(Required action): Transcribe the data that follows precisely, omitting nothing.

(Extracted page text data):
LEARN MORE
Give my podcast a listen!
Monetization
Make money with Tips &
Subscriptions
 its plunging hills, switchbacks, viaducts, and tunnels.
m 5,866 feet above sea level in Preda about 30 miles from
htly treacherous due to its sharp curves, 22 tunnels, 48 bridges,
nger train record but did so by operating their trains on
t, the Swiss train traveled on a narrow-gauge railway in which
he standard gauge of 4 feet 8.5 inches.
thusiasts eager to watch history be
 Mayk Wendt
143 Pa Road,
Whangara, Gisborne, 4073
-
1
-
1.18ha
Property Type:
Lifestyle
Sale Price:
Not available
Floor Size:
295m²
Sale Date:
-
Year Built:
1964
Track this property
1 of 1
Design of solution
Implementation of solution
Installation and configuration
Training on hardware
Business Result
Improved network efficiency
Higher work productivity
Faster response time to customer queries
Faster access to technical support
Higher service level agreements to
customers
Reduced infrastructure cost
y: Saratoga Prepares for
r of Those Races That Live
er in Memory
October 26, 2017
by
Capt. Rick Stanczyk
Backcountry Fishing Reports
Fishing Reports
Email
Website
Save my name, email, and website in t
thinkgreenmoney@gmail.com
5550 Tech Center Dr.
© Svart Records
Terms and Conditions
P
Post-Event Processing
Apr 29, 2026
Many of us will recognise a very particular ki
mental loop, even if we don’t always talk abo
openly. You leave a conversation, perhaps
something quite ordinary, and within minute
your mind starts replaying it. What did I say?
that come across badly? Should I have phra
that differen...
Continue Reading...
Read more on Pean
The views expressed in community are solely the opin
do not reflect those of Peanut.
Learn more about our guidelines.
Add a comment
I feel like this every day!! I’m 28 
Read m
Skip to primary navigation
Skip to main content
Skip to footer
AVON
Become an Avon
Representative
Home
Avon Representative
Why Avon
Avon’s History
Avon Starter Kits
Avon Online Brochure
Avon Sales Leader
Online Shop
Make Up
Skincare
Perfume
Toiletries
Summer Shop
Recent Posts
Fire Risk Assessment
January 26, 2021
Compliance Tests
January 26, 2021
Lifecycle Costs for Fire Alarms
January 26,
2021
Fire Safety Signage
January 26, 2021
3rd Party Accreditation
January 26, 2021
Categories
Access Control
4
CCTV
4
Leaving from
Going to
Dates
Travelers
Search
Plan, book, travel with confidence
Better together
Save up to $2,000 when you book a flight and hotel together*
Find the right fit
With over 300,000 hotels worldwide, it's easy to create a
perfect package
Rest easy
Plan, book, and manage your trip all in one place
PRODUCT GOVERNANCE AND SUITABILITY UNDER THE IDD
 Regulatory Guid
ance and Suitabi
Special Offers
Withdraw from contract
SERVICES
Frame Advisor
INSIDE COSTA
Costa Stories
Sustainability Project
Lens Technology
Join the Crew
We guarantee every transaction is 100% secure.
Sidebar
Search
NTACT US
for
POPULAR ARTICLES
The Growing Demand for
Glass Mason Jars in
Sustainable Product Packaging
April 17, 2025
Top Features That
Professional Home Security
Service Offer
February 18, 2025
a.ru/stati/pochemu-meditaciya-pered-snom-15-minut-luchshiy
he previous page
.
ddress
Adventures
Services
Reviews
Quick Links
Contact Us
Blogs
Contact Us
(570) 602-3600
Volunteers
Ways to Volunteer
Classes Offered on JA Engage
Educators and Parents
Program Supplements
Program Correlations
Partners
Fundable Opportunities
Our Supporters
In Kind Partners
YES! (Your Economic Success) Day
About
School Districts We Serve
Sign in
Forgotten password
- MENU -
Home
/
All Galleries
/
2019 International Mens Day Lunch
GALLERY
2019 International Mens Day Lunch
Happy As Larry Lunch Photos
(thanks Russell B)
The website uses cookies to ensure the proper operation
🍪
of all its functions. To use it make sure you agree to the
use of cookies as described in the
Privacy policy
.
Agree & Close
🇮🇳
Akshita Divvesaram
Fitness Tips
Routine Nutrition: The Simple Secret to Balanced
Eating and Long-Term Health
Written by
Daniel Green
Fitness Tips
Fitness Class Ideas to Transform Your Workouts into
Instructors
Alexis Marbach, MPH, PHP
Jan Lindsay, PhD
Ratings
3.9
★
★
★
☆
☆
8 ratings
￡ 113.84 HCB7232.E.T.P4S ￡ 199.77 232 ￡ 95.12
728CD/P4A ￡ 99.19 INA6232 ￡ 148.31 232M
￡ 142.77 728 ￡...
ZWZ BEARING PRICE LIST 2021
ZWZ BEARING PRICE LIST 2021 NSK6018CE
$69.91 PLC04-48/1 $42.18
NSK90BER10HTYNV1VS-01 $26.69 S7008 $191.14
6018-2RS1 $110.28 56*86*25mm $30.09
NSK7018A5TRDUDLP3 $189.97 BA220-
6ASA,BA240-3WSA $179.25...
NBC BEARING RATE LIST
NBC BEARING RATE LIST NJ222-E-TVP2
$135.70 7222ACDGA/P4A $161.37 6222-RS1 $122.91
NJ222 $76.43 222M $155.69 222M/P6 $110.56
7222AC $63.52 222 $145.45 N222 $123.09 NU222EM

(Response below):
LEARN MORE
Give my podcast a listen!
Monetization
Make money with Tips &
Subscriptions
 its plunging hills, switchbacks, viaducts, and tunnels.
m 5,866 feet above sea level in Preda about 30 miles from
htly treacherous due to its sharp curves, 22 tunnels, 48 bridges,
nger train record but did so by operating their trains on
t, the Swiss train traveled on a narrow-gauge railway in which
he standard gauge of 4 feet 8.5 inches.
thusiasts eager to watch history be
 Mayk Wendt
143 Pa Road,
Whangara, Gisborne, 4073
-
1
-
1.18ha
Property Type:
Lifestyle
Sale Price:
Not available
Floor Size:
295m²
Sale Date:
-
Year Built:
1964
Track this property
1 of 1
Design of solution
Implementation of solution
Installation and configuration
Training on hardware
Business Result
Improved network efficiency
Higher work productivity
Faster response time to customer queries
Faster access to technical support
Higher service level agreements to
customers
Reduced infrastructure cost
y: Saratoga Prepares for
r of Those Races That Live
er in Memory
October 26, 2017
by
Capt. Rick Stanczyk
Backcountry Fishing Reports
Fishing Reports
Email
Website
Save my name, email, and website in t
thinkgreenmoney@gmail.com
5550 Tech Center Dr.
© Svart Records
Terms and Conditions
P
Post-Event Processing
Apr 29, 2026
Many of us will recognise a very particular ki
mental loop, even if we don’t always talk abo
openly. You leave a conversation, perhaps
something quite ordinary, and within minute
your mind starts replaying it. What did I say?
that come across badly? Should I have phra
that differen...
Continue Reading...
Read more on Pean
The views expressed in community are solely the opin
do not reflect those of Peanut.
Learn more about our guidelines.
Add a comment
I feel like this every day!! I’m 28 
Read m
Skip to primary navigation
Skip to main content
Skip to footer
AVON
Become an Avon
Representative
Home
Avon Representative
Why Avon
Avon’s History
Avon Starter Kits
Avon Online Brochure
Avon Sales Leader
Online Shop
Make Up
Skincare
Perfume
Toiletries
Summer Shop
Recent Posts
Fire Risk Assessment
January 26, 2021
Compliance Tests
January 26, 2021
Lifecycle Costs for Fire Alarms
January 26,
2021
Fire Safety Signage
January 26, 2021
3rd Party Accreditation
January 26, 2021
Categories
Access Control
4
CCTV
4
Leaving from
Going to
Dates
Travelers
Search
Plan, book, travel with confidence
Better together
Save up to $2,000 when you book a flight and hotel together*
Find the right fit
With over 300,000 hotels worldwide, it's easy to create a
perfect package
Rest easy
Plan, book, and manage your trip all in one place
PRODUCT GOVERNANCE AND SUITABILITY UNDER THE IDD
 Regulatory Guid
ance and Suitabi
Special Offers
Withdraw from contract
SERVICES
Frame Advisor
INSIDE COSTA
Costa Stories
Sustainability Project
Lens Technology
Join the Crew
We guarantee every transaction is 100% secure.
Sidebar
Search
NTACT US
for
POPULAR ARTICLES
The Growing Demand for
Glass Mason Jars in
Sustainable Product Packaging
April 17, 2025
Top Features That
Professional Home Security
Service Offer
February 18, 2025
a.ru/stati/pochemu-meditaciya-pered-snom-15-minut-luchshiy
he previous page
.
ddress
Adventures
Services
Reviews
Quick Links
Contact Us
Blogs
Contact Us
(570) 602-3600
Volunteers
Ways to Volunteer
Classes Offered on JA Engage
Educators and Parents
Program Supplements
Program Correlations
Partners
Fundable Opportunities
Our Supporters
In Kind Partners
YES! (Your Economic Success) Day
About
School Districts We Serve
Sign in
Forgotten password
- MENU -
Home
/
All Galleries
/
2019 International Mens Day Lunch
GALLERY
2019 International Mens Day Lunch
Happy As Larry Lunch Photos
(thanks Russell B)
The website uses cookies to ensure the proper operation
🍪
of all its functions. To use it make sure you agree to the
use of cookies as described in the
Privacy policy
.
Agree & Close
🇮🇳
Akshita Divvesaram
Fitness Tips
Routine Nutrition: The Simple Secret to Balanced
Eating and Long-Term Health
Written by
Daniel Green
Fitness Tips
Fitness Class Ideas to Transform Your Workouts into
Instructors
Alexis Marbach, MPH, PHP
Jan Lindsay, PhD
Ratings
3.9
★
★
★
☆
☆
8 ratings
￡ 113.84 HCB7232.E.T.P4S ￡ 199.77 232 ￡ 95.12
728CD/P4A ￡ 99.19 INA6232 ￡ 148.31 232M
￡ 142.77 728 ￡...
ZWZ BEARING PRICE LIST 2021
ZWZ BEARING PRICE LIST 2021 NSK6018CE
$69.91 PLC04-48/1 $42.18
NSK90BER10HTYNV1VS-01 $26.69 S7008 $191.14
6018-2RS1 $110.28 56*86*25mm $30.09
NSK7018A5TRDUDLP3 $189.97 BA220-
6ASA,BA240-3WSA $179.25...
NBC BEARING RATE LIST
NBC BEARING RATE LIST NJ222-E-TVP2
$135.70 7222ACDGA/P4A $161.37 6222-RS1 $122.91
NJ222 $76.43 222M $155.69 222M/P6 $110.56
7222AC $63.52 222 $145.45 N222 $123.09 NU222EM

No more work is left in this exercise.